Composition of Totals

Analysis of totals will give you an idea of overall trends in time series data. To gain a more complete understanding of the data, however, an analysis of the components making up the totals is necessary. For example, there were more women than men in Australia at the 1996 Census. However, further analysis shows men outnumbered women in each age group up to the 25-29 years age group. Women then have greater numbers until the 40-44 years age group. There are more males in each age group until 60-64 years, however women then consistently outnumber men in the older age groups.

Graphs

Graphs are an excellent way of presenting data. They enable the user to get a quicker feel for the data than when using tables or from text.

Graphs, however, can very easily mislead and care should be taken in interpretation. Care must be taken to understand what the title and axis headings mean and what data series are actually represented in the graph. Attention must be paid to the units (e.g. millions of dollars, persons) and the scales used.

Surveys and Censuses

Ideally, if we want to find out something about a group of people or businesses we would approach every person or business in the group (called the population). This is called a census. The best known census is the Census of Population and Housing, which collects information from every household in Australia. However, by applying the rules of sampling, a reliable picture of a population can be drawn from a selection or a sample of that population. The key lies in selecting a sample that is representative of the whole population.

An advantage of sample surveys over censuses is that they are cheaper and are easier to run. However, one main disadvantage is that the results contain sampling error, which is the difference in the results obtained by using a sample of the population rather than the whole population. In some instances this error can be quite large. Where information is being analysed from sample surveys, the size of this error should be taken into account when assessing the credibility of results. Sample survey and census results can also contain non-sampling error, which is error resulting from collection and processing errors, e.g. respondents being unable to accurately recall information or mistakes made in recording or coding.

STEPS IN ANALYSIS

Although there are no hard and fast rules to the correct approach, the following steps may give you a starting point for analysing time series data.

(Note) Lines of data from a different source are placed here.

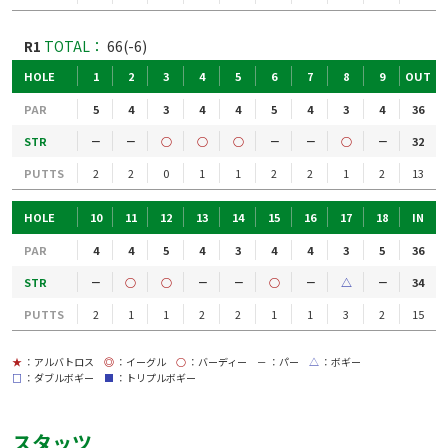
R1
TOTAL：
66(-6)
HOLE
1
2
3
4
5
6
7
8
9
OUT
PAR
5
4
3
4
4
5
4
3
4
36
STR
－
－
○
○
○
－
－
○
－
32
PUTTS
2
2
0
1
1
2
2
1
2
13
HOLE
10
11
12
13
14
15
16
17
18
IN
PAR
4
4
5
4
3
4
4
3
5
36
STR
－
○
○
－
－
○
－
△
－
34
PUTTS
2
1
1
2
2
1
1
3
2
15
★
：アルバトロス
◎
：イーグル
○
：バーディー
－
：パー
△
：ボギー
□
：ダブルボギー
■
：トリプルボギー
スタッツ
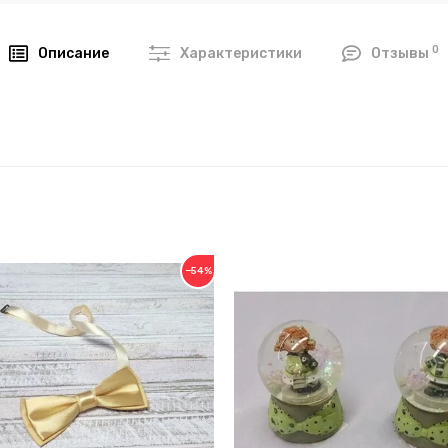
0
Описание
Характеристики
Отзывы
−54%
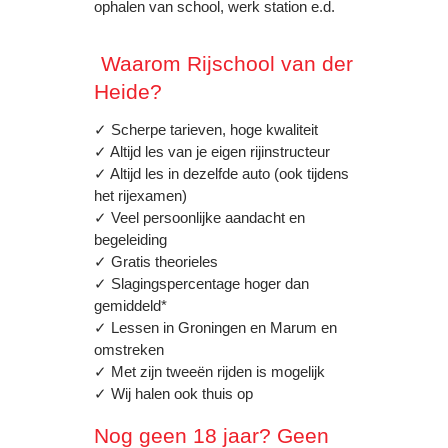
ophalen van school, werk station e.d.
Waarom Rijschool van der
Heide?
✓ Scherpe tarieven, hoge kwaliteit
✓ Altijd les van je eigen rijinstructeur
✓ Altijd les in dezelfde auto (ook tijdens
het rijexamen)
✓ Veel persoonlijke aandacht en
begeleiding
✓ Gratis theorieles
✓ Slagingspercentage hoger dan
gemiddeld*
✓ Lessen in Groningen en Marum en
omstreken
✓ Met zijn tweeën rijden is mogelijk
✓ Wij halen ook thuis op
Nog geen 18 jaar? Geen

(a) Determine what data are available that are relevant to your topic. This publication is a good place to start. The references shown in the Further Reading part of each section will assist you in identifying sources of more detailed or related information. The ABS Catalogue of Publications and Products (1101.0) could also help you to determine what is available.

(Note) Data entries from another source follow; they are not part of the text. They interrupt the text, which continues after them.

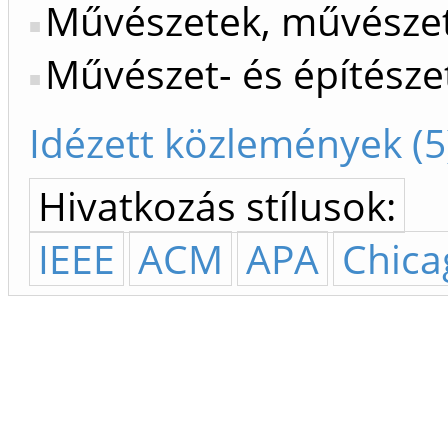
Művészetek, művészet
Művészet- és építésze
Idézett közlemények (5
Hivatkozás stílusok:
IEEE
ACM
APA
Chica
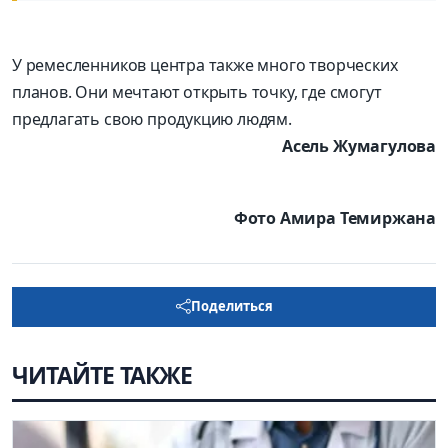
У ремесленников центра также много творческих
планов. Они мечтают открыть точку, где смогут
предлагать свою продукцию людям.
Асель Жумагулова
Фото Амира Темиржана
Поделиться
ЧИТАЙТЕ ТАКЖЕ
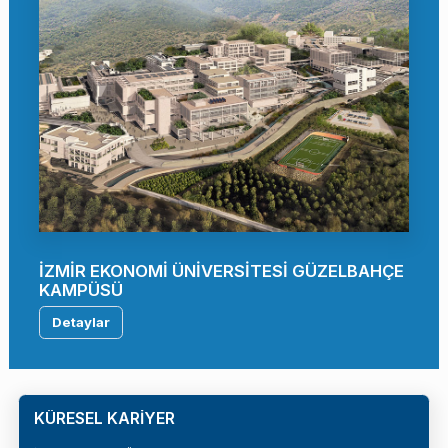
İZMİR EKONOMİ ÜNİVERSİTESİ GÜZELBAHÇE
KAMPÜSÜ
Detaylar
KÜRESEL KARİYER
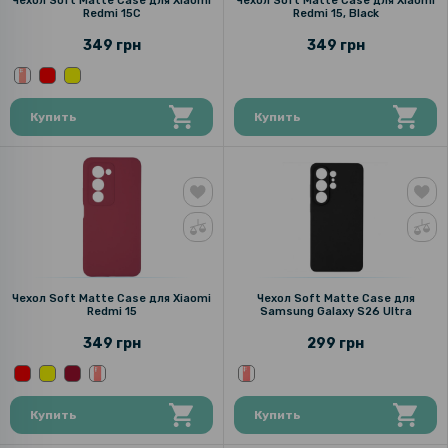
Чехол Soft Matte Case для Xiaomi
Чехол Soft Matte Case для Xiaomi
Redmi 15C
Redmi 15, Black
349 грн
349 грн
Купить
Купить
Чехол Soft Matte Case для Xiaomi
Чехол Soft Matte Case для
Redmi 15
Samsung Galaxy S26 Ultra
349 грн
299 грн
Купить
Купить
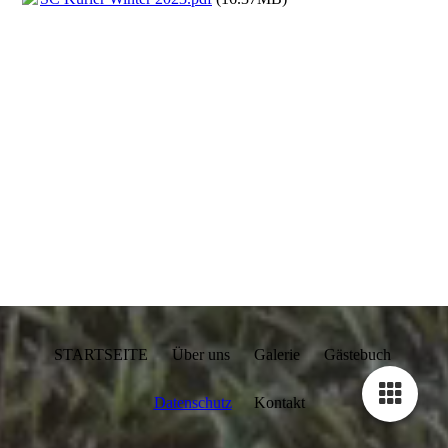
STARTSEITE Über uns Galerie Gästebuch
Datenschutz
Kontakt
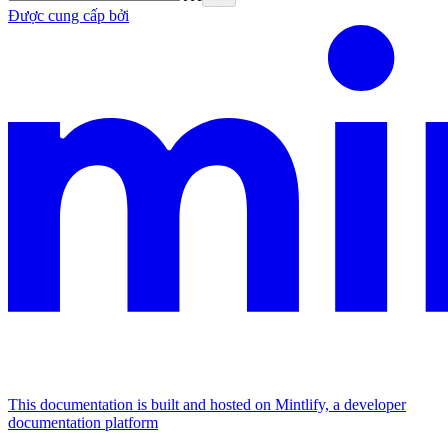
Được cung cấp bởi
This documentation is built and hosted on Mintlify, a developer
documentation platform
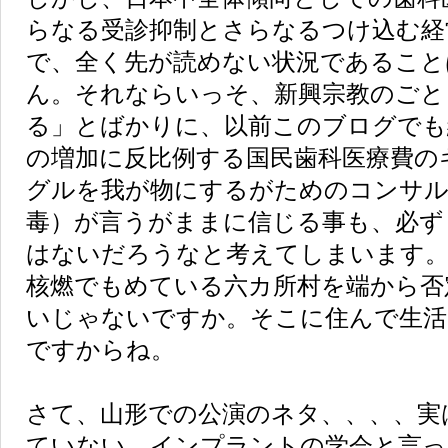
らなる受診抑制とさらなるつけ込む経
で、全く先が読めない状況であること
ん。それならいっそ、新興宗教のごと
る」とばかりに、以前このブログでも
の増加に反比例する国民歯科医療費の
グルを我が物にするがためのコンサル
毒）が言うがままに信じる事も、必ず
はないだろうなと考えてしまいます
核燃でもめている六カ所村を端から否
いじゃないですか。そこに住んで生活
ですからね。
さて、山形での公演のネタ、、、、実
ていない。インプラントの学会と言っ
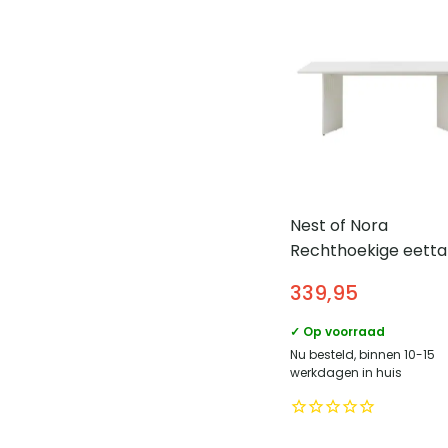
Nest of Nora
Rechthoekige eetta
Lona – MDF 200×90
339,95
Ribbelpoten – Grei
✓ Op voorraad
Nu besteld, binnen 10-15
werkdagen in huis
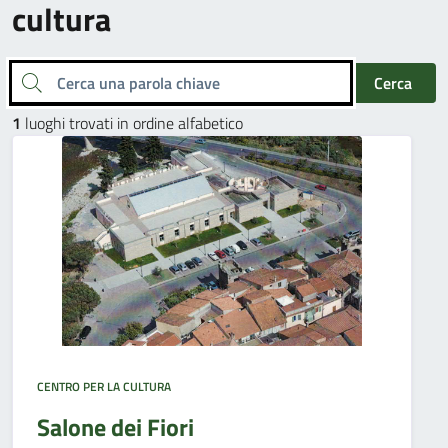
cultura
Cerca una parola chiave
Cerca
1
luoghi trovati in ordine alfabetico
CENTRO PER LA CULTURA
Salone dei Fiori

(b) Look at the layout of the table in order to understand how the data are arranged. Check the row and column names to obtain a clear idea of the variables being displayed.

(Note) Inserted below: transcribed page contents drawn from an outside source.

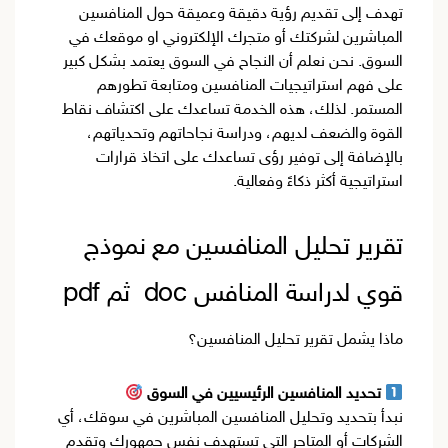
تهدف إلى تقديم رؤية دقيقة وعميقة حول المنافسين
المباشرين لشركتك أو متجرك الإلكتروني او موقعك في
السوق. نحن نعلم أن النجاح في السوق يعتمد بشكل كبير
على فهم استراتيجيات المنافسين ومتابعة تطورهم
المستمر. لذلك، هذه الخدمة تساعدك على اكتشاف نقاط
القوة والضعف لديهم، ودراسة نجاحاتهم وتحدياتهم،
بالإضافة إلى توفير رؤى تساعدك على اتخاذ قرارات
استراتيجية أكثر ذكاءً وفعالية.
تقرير تحليل المنافسين مع نموذج
قوي لدراسة المنافس doc ثم pdf
ماذا يشمل تقرير تحليل المنافسين؟
تحديد المنافسين الرئيسيين في السوق
نبدأ بتحديد وتحليل المنافسين المباشرين في سوقك، أي
الشركات أو المتاجر التي تستهدف نفس جمهورك وتقدم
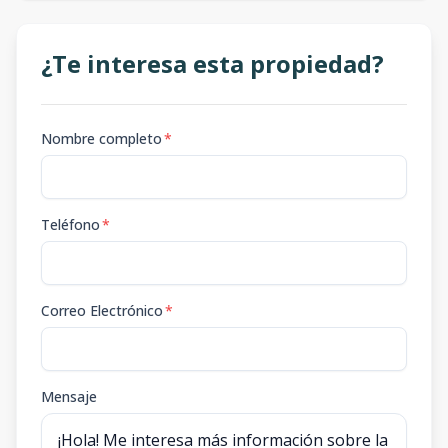
¿Te interesa esta propiedad?
Nombre completo
*
Teléfono
*
Correo Electrónico
*
Mensaje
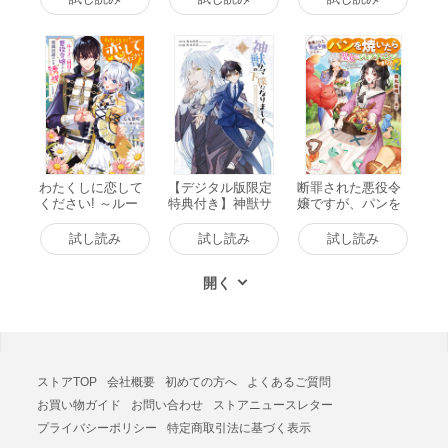
籍版
ェンジしました!?
全3巻 電子書籍版
わたくしに恋して
【デジタル版限定
断罪された悪役令
ください! ～ルー
特典付き】神獣サ
嬢ですが、パンを
プ二回目の悪役令
マの下僕になりま
焼いたら聖女にジ
嬢ですが破滅回避
して ～就職先はあ
ョブチェンジしま
試し読み
試し読み
試し読み
のため“誘惑”しま
やかし専門不動
した!? 電子書籍版
す～【電子特典付
産!?～ (1) 電子書
き】 電子書籍版
籍版
ストアTOP
会社概要
初めての方へ
よくあるご質問
お買い物ガイド
お問い合わせ
ストアニュースレター
プライバシーポリシー
特定商取引法に基づく表示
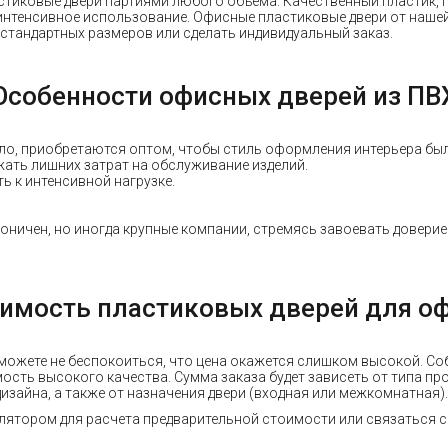
тиковые двери партиями любого объема. Качественный пластик,
 интенсивное использование. Офисные пластиковые двери от наш
стандартных размеров или сделать индивидуальный заказ.
Особенности офисных дверей из ПВ
ло, приобретаются оптом, чтобы стиль оформления интерьера был
жать лишних затрат на обслуживание изделий.
ь к интенсивной нагрузке.
оничен, но иногда крупные компании, стремясь завоевать доверие
имость пластиковых дверей для о
 можете не беспокоиться, что цена окажется слишком высокой. С
сть высокого качества. Сумма заказа будет зависеть от типа пр
изайна, а также от назначения двери (входная или межкомнатная).
ятором для расчета предварительной стоимости или связаться с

(c) Scan the totals in the tables for an overall idea of the trends in the data. A graph is often the most appropriate tool for this analysis. If no graph is presented, consider graphing the data yourself to get a clear picture.

(d) If the data are available by different frequencies (e.g. annually, monthly), decide which of the available frequencies is most appropriate for your purpose. Annual data may be appropriate for examining data over a long time; quarterly or monthly data may provide a better picture of more recent developments.

(e) Make sure you have a clear idea of the questions for which you seek answers in the data. For example:

• are the values of the variable rising or falling over time?
• when was the last peak (high point) or trough (low point)?
• has the rate of change risen or fallen over time?
• have the shares of components in the total changed over time?

It is important to conduct your analysis one logical step at a time. Do not try to take all the information in at once and try not to get side-tracked with minor issues as you do your analysis.